=== Exercise description ===
For the entries that follow, give the number of lines holding the string "deux" and nothing more.

=== Available data ===
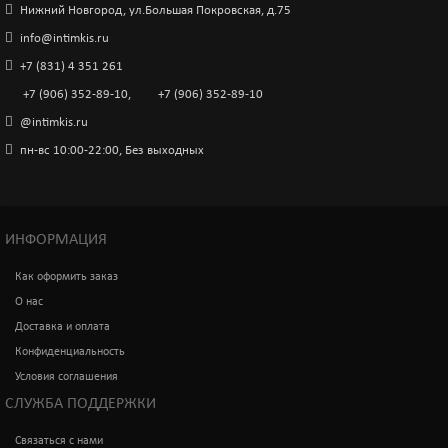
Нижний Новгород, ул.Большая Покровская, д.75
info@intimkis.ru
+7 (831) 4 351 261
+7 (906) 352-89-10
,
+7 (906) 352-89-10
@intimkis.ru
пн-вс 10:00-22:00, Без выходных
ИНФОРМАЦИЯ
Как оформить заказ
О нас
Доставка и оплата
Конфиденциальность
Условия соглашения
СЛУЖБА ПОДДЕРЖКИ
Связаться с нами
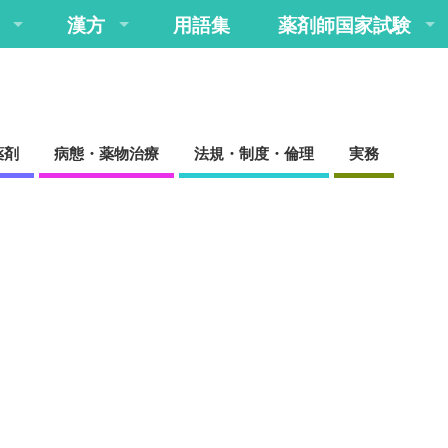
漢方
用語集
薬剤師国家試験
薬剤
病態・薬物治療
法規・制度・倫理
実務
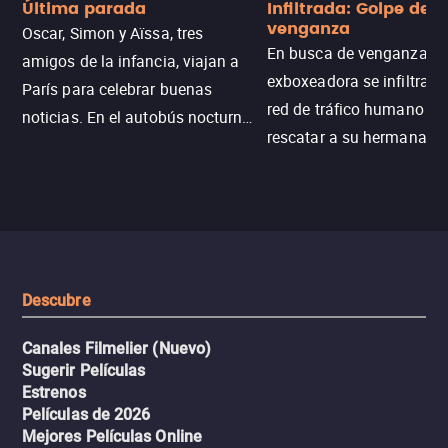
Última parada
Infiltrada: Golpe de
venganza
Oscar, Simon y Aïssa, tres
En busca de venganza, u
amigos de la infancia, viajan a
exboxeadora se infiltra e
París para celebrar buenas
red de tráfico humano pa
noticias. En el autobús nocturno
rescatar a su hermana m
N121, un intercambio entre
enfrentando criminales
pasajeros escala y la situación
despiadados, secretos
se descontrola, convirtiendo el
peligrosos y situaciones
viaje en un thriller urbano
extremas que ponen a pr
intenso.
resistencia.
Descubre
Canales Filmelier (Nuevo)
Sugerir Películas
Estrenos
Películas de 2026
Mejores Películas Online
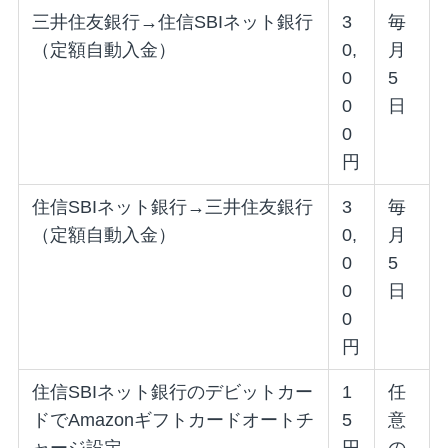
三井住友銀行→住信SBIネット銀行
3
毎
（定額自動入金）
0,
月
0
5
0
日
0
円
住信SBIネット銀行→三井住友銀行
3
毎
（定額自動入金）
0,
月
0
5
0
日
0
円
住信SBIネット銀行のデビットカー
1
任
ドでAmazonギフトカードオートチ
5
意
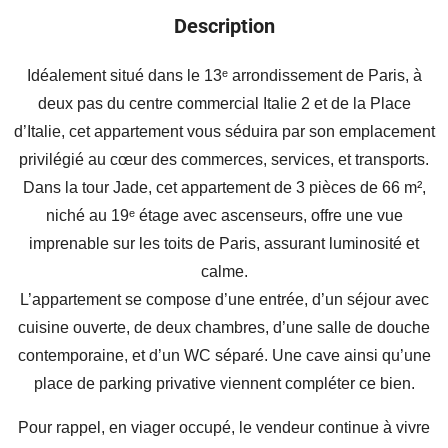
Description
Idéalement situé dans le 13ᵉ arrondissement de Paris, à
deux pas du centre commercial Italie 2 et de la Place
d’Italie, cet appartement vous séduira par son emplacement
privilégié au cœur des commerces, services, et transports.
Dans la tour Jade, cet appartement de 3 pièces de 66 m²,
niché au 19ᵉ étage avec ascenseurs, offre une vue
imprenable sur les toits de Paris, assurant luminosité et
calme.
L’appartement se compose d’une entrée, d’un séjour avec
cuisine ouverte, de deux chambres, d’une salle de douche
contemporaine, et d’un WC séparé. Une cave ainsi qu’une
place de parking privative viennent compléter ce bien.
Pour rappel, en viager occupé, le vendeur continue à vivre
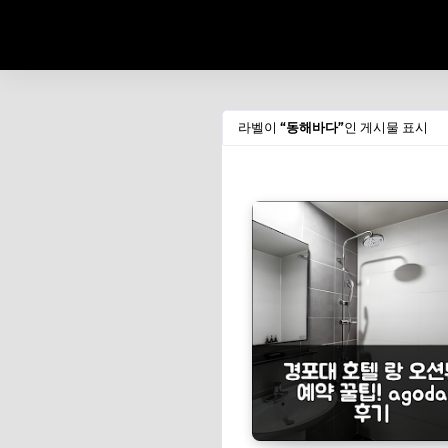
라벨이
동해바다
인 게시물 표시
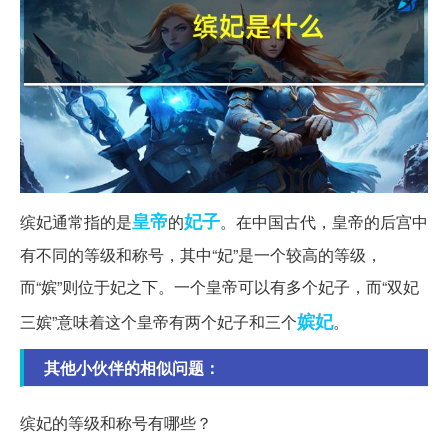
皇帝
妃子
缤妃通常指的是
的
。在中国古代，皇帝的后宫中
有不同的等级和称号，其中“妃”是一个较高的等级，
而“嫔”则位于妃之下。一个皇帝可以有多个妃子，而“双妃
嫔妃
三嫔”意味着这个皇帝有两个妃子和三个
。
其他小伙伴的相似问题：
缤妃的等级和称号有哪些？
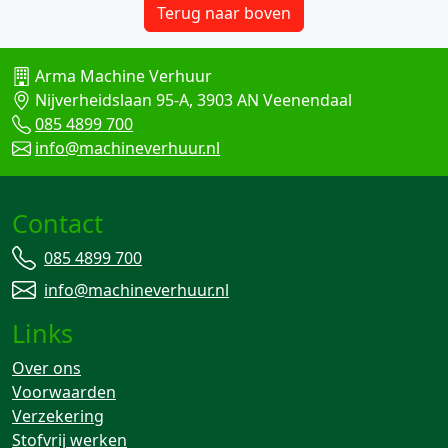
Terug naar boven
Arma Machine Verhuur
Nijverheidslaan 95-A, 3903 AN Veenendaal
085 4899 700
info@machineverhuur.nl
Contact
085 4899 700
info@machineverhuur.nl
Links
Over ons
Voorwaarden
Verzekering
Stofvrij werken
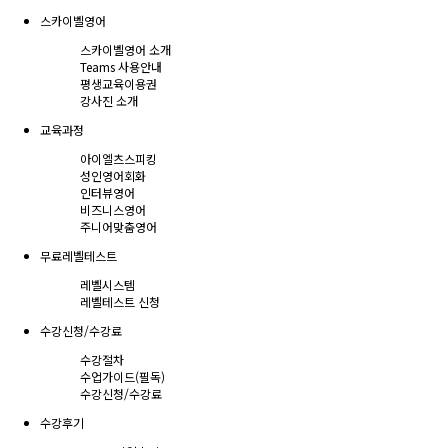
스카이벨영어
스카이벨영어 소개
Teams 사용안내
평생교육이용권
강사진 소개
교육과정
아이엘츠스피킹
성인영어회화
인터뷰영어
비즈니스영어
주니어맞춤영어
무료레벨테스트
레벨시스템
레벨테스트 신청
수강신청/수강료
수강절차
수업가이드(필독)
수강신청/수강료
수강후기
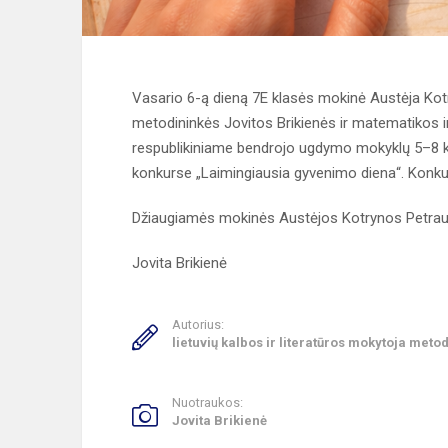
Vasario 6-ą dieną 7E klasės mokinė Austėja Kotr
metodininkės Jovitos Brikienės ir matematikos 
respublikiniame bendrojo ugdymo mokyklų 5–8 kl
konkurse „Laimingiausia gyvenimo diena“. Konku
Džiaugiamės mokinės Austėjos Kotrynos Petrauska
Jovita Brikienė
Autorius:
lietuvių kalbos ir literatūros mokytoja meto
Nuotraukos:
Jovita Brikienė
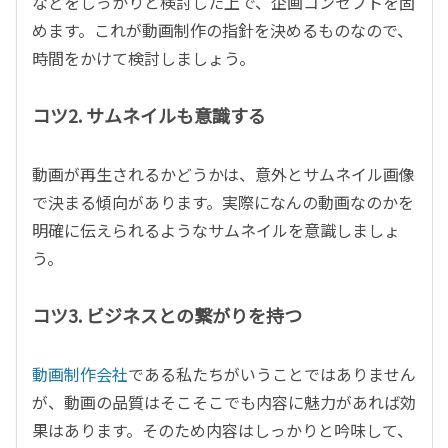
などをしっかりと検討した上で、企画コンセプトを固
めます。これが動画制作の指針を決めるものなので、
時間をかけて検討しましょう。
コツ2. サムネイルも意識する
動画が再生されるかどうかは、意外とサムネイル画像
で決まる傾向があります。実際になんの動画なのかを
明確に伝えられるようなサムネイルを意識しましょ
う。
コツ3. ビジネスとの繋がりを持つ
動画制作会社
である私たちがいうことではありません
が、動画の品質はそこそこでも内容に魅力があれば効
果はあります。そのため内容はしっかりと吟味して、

--

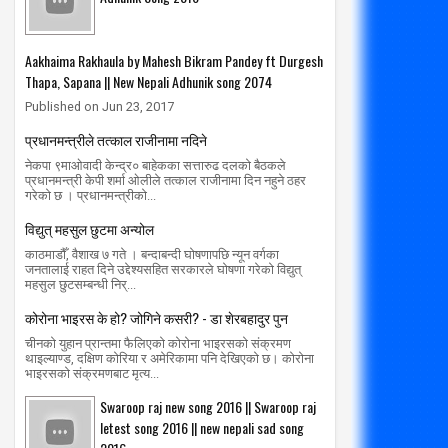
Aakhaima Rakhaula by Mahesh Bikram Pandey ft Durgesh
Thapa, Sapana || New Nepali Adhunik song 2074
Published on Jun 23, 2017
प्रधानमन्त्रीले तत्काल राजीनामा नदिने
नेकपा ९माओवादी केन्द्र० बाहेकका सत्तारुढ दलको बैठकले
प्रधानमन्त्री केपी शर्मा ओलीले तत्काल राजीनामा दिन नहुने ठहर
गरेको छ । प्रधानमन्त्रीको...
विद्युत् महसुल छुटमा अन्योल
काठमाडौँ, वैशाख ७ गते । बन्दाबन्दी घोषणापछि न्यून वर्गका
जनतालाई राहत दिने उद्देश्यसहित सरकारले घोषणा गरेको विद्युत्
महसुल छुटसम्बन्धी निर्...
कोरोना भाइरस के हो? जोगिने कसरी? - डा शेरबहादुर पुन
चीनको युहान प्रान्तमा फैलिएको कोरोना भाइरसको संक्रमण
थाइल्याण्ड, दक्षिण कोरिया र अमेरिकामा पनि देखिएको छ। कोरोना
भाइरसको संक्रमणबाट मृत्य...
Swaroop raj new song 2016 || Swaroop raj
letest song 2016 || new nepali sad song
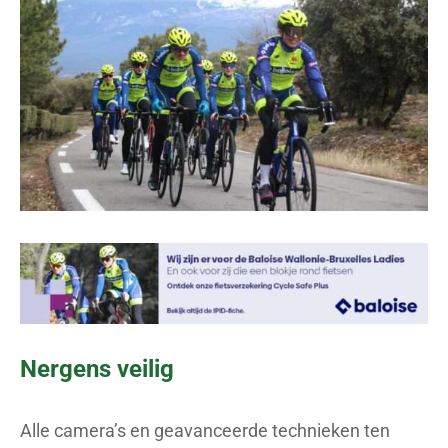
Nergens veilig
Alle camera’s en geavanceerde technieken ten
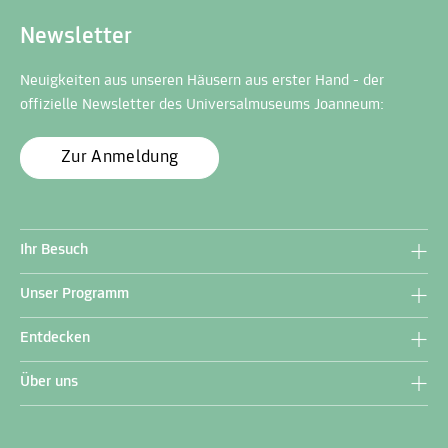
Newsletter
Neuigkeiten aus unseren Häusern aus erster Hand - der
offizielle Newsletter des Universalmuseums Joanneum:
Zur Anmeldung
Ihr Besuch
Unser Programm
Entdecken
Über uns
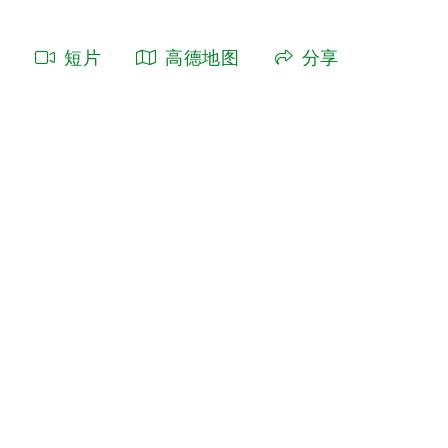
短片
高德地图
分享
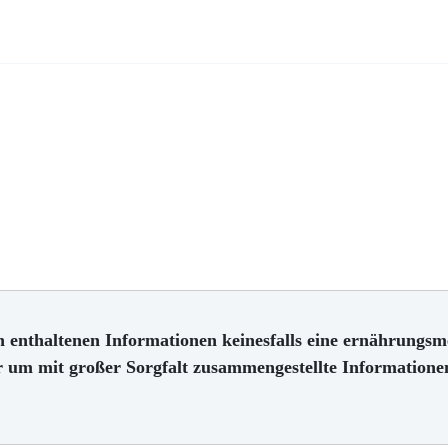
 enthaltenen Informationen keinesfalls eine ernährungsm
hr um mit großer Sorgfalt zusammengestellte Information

* * *

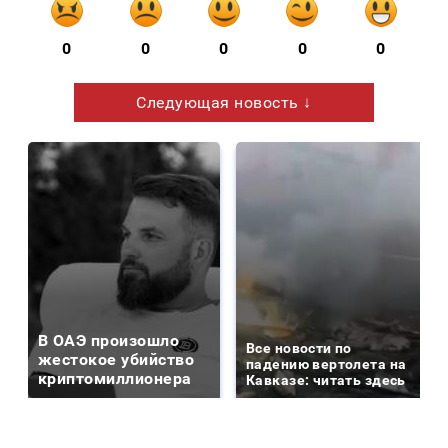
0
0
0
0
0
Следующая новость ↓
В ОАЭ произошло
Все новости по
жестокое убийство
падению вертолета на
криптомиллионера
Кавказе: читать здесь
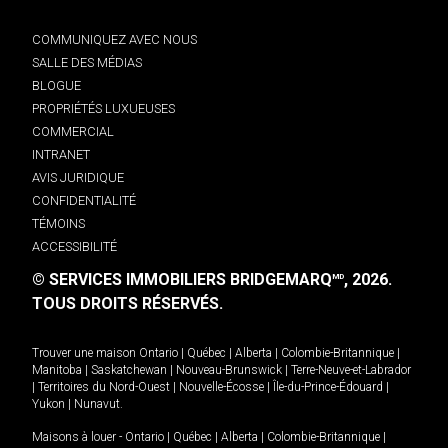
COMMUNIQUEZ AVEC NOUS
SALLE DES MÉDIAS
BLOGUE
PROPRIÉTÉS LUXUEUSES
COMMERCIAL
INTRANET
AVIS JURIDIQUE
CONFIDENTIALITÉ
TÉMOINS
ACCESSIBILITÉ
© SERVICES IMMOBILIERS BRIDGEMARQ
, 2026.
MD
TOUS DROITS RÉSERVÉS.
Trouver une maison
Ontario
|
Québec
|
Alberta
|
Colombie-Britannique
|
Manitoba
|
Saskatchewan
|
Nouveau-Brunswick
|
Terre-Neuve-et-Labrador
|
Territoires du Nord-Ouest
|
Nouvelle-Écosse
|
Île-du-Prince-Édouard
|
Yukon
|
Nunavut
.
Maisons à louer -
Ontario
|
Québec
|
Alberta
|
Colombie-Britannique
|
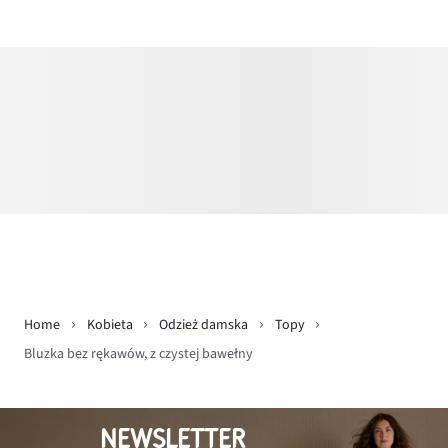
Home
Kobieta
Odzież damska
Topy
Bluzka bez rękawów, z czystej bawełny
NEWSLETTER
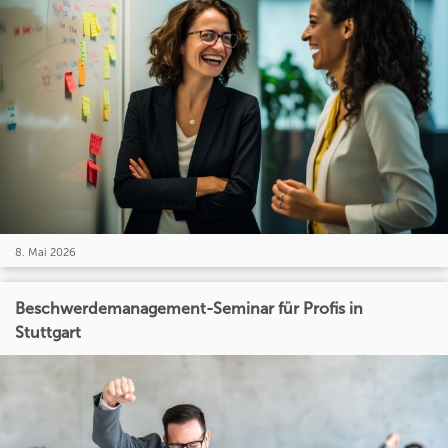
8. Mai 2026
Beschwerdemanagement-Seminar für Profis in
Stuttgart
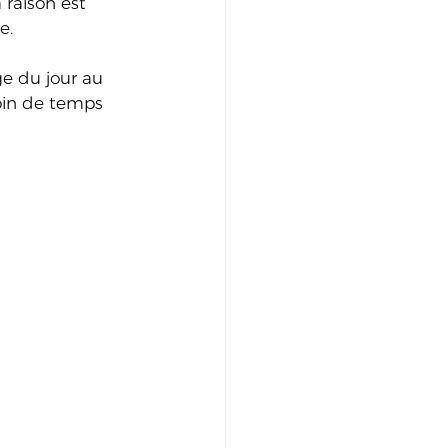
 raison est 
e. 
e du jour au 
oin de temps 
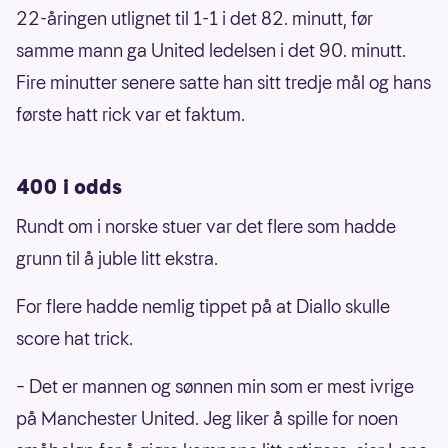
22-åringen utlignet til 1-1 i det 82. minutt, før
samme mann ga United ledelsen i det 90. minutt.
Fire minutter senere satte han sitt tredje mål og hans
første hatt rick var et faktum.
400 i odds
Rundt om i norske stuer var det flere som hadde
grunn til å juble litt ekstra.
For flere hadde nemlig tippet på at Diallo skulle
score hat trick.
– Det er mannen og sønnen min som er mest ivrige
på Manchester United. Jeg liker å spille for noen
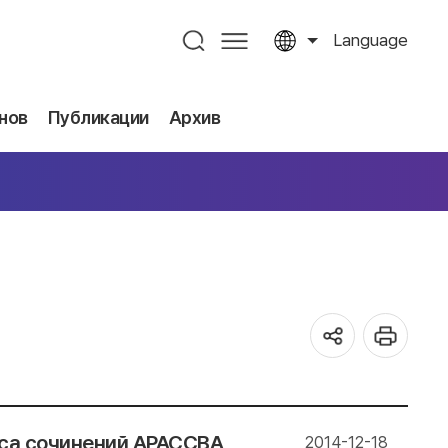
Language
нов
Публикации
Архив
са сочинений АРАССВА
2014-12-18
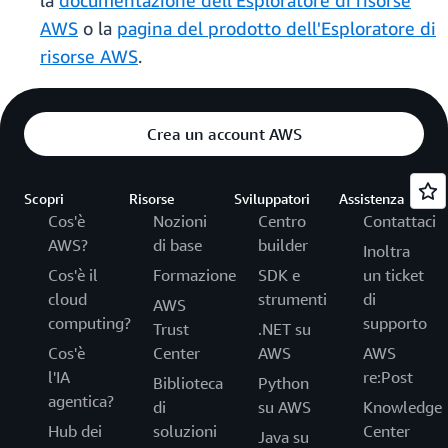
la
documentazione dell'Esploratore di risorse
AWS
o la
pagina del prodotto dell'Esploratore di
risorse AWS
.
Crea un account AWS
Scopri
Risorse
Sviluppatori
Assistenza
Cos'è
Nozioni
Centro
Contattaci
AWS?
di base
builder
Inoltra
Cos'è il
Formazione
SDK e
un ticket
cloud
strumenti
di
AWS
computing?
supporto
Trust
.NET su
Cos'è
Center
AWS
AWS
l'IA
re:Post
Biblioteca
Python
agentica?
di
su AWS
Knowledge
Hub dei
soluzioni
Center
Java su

=== Answer section ===
2